Love: How I Became a Writer

The typewriter ink has faded on the yellowed page that reads, “To Sarah (My Pearl). For your 1st Birthday, Grammy Baluh.” Written in iambic pentameter, my grandmother’s poem equates my very presence in the world to that of the most precious pearl. Forty years later, the framed piece hangs above my desk – more important than the degrees and honors with which it shares a wall. My Grandma was a nurse by trade but a writer at heart. It was from her, or instead because of her that the written word became my addiction. Birthdays and Christmas always included books and a new hardback journal from Grandma, “To write your stories in,” she would tell me. I gladly cracked the stiff spine on each new book, purging my secrets and crushes across every page.

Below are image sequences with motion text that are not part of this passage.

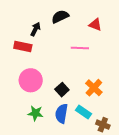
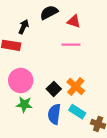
red triangle: (95, 25) -> (74, 21), moved
orange cross: (94, 88) -> (76, 86), moved
green star: (35, 113) -> (24, 104), moved

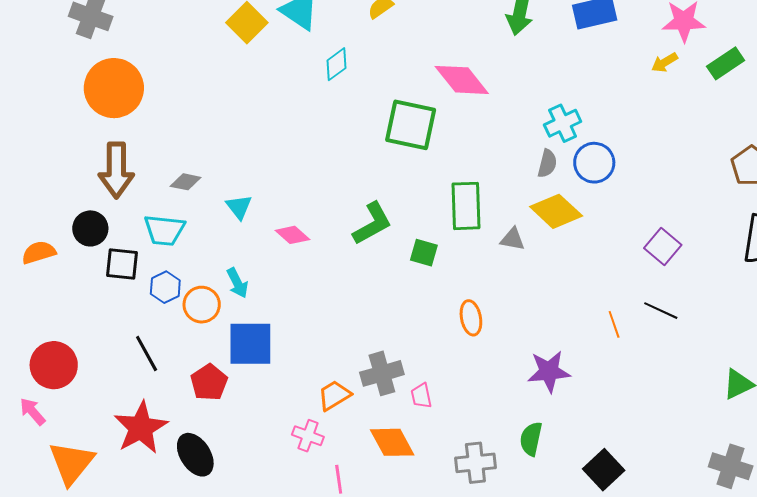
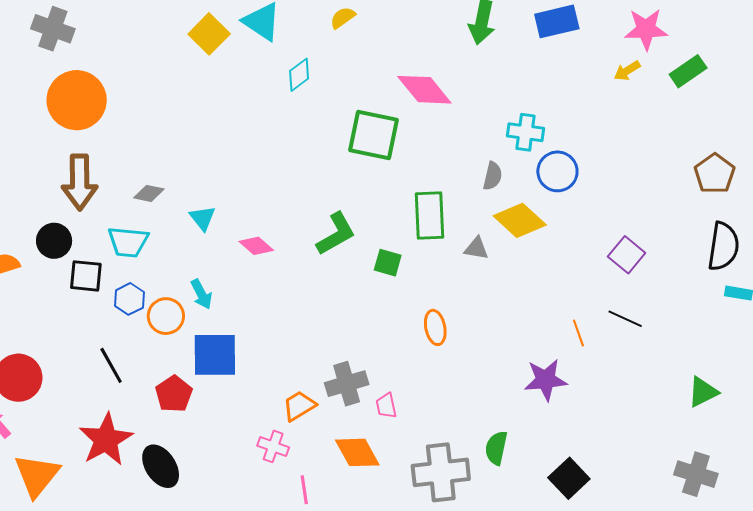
cyan cross: (563, 123) -> (526, 132), turned 33
gray semicircle: (547, 164) -> (493, 176), moved
purple star: (549, 372) -> (546, 380), moved
gray cross: (475, 463) -> (441, 472), size x1.4

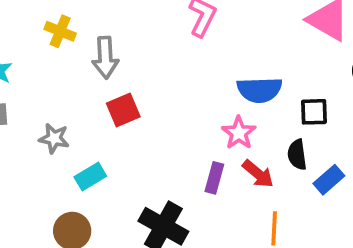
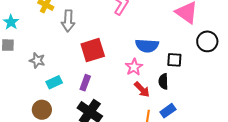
red square: (123, 110) -> (93, 50), moved, size x1.4
purple rectangle: (214, 178) -> (85, 83), moved
blue rectangle: (329, 180) -> (168, 111), moved

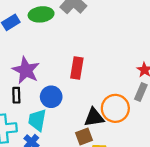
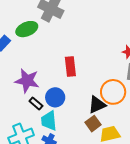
black rectangle: (16, 95) -> (36, 104), moved, turned -32

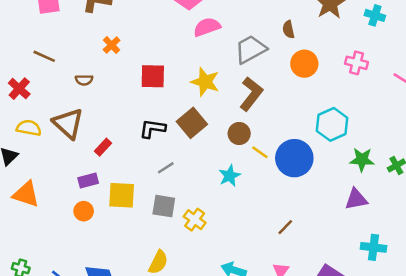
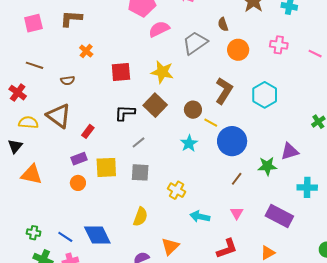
brown L-shape: (251, 94) -> (224, 91), moved
blue circle: (294, 158) -> (232, 141), moved
green star: (362, 160) -> (267, 166), moved
yellow cross: (195, 220) -> (177, 190), moved

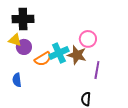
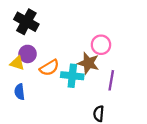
black cross: (23, 19) -> (26, 22), turned 30
yellow triangle: (15, 40) -> (17, 63), moved
cyan cross: (59, 53) -> (72, 76), moved, turned 30

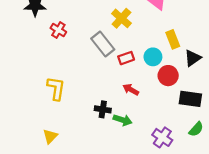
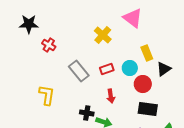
gray rectangle: (103, 44) -> (79, 71), moved
red arrow: (131, 90) -> (111, 96), turned -128
black rectangle: (190, 99) -> (148, 109), moved

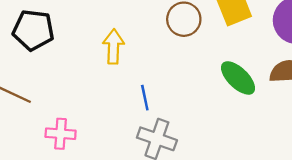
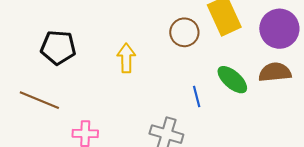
blue line: (145, 98) -> (197, 97), moved

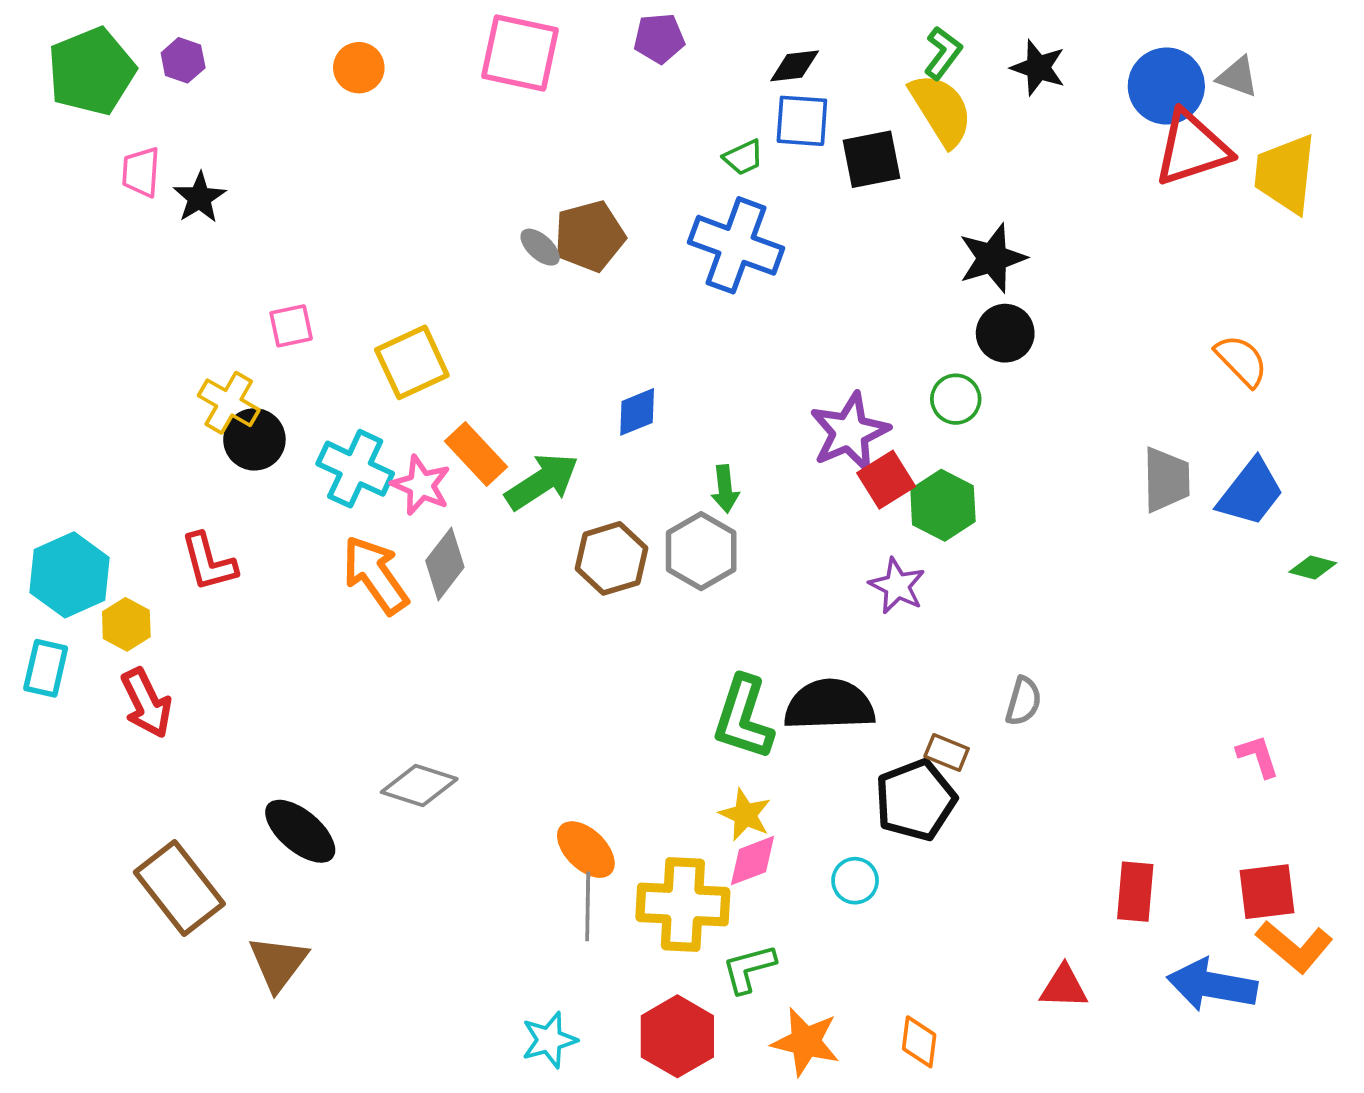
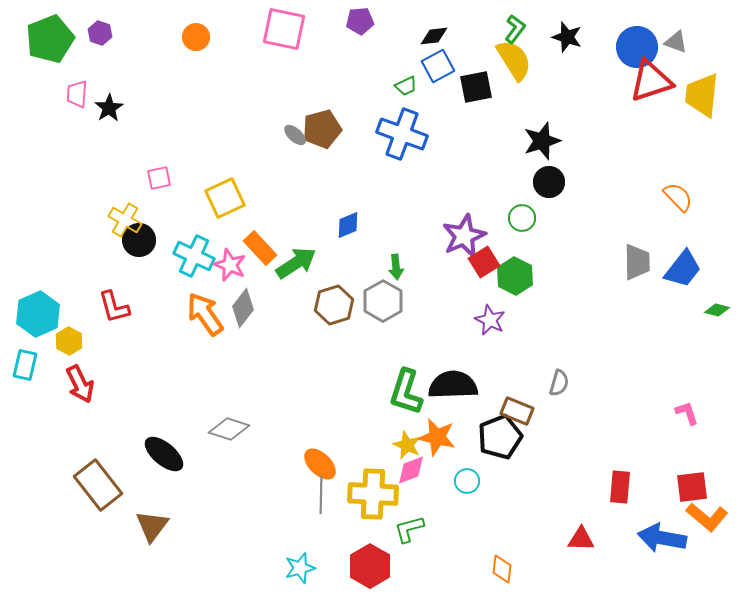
blue square: (802, 121) -> (438, 66), turned -32
brown rectangle: (947, 752) -> (517, 411), size x1.4
orange star: (806, 1042) -> (437, 437), moved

Grandma always said, “Your life is as interesting as any movie out there – write it all down, and you’ll make a million dollars one day.” Never to be outdone, my Grandpap would chime in, “Make sure to remember us when you’re famous, kid.” 

 

The road I traveled to become a writer was circuitous and filled with false starts. 

 

Perhaps it was because of Jerry Harrison that I became a writer. Harrison (of Talking Heads fame) once attended a party at my home, where he feverishly examined the shelves of books that lined my childhood bedroom. 

 

“What’s your major?” He didn’t look at me when he asked but continued to let his fingers linger over each book’s title. 

 

“I’m undecided but am thinking of pursuing law,” I shrugged. 

 

“Law? From what I see here, you’re already a writer.” 

 

A photo from that night sits on my desk, Jerry and I smiling wide in the corner of a dive bar in Greensburg, PA. 

 

I didn’t become a lawyer. I took literature courses throughout college that weren’t worth a damn. Summers were spent in my mother’s backyard, sprawled out on a lawn chair, drinking beer, and reading every “Barnes and Noble Paperback Classic” I could afford. Independent study, I believe it’s called. Emily Brontë’s Wuthering Heights became a favorite of mine thanks to one such summer. Her prose was the first to which I felt connected, as though I too was in love with Heathcliff. I wept upon finishing the story; it remains one of my favorites to this day – a love affair that is painful yet accessible and endearing. I believe it to be one of the greatest books ever written, and yet one of the most underrated. 

 

Depressed in the bathtub would be where I fell in love with J.D. Salinger’s Franny and Zooey a few years later. 

 

“It’s a love story,” I remarked to an English Lit professor. 

 

“It’s melancholy as hell and nothing more than posturing,” he snipped back. 

 

It’s a love story, I told myself, a family of eccentric geniuses learning to love each other, their parents, and the world at large. It may have been melancholy, but so was I. Like Franny, I looked to fill my emptiness with something genuine. I understood the sort of dark emptiness that is juxtaposed against the lightness which seems to exist in everyone else. 

 

I was, in fact, so connected to Franny and Zooey that I used it as a litmus test for compatibility in dating. I’m sure that I was utterly insufferable, but I married a man who shared my love for this book. He read Franny to me in the living room of our first apartment while I was in labor with our daughter. I sent him underground with two things when he died: his wedding ring and a piece of paper that read, “I love you to pieces, distraction, etc.”  

 

Years later, my greatest love held my hand when I had the phrase, “I bring the sun wherever I go, buddy,” tattooed across my ribs. He gave me a 1st edition copy of Franny and Zooey and another of Wuthering Heights, and I loved him. He stopped loving me somewhere along the way, and I tried to work out what went wrong by writing it all down. Maybe I wrote him back into my life this way. Because of his kindness, support, or belief that my writing was worth something, I decided to return to school to become a writer. 

 

I had my first poem published in 2018 when I was thirty-eight years old – it’s been a road of successes and rejections (mostly rejections) ever since. 

 

Writing was never the plan. It was not what I planned for my life. Yet, when I look back over my four decades on this earth, I’m sure that it was love that made me a writer, whether I had planned it or not. My inherent love of reading; all the people who have loved me. Love shaped me into who I am today. Love is how I became a writer.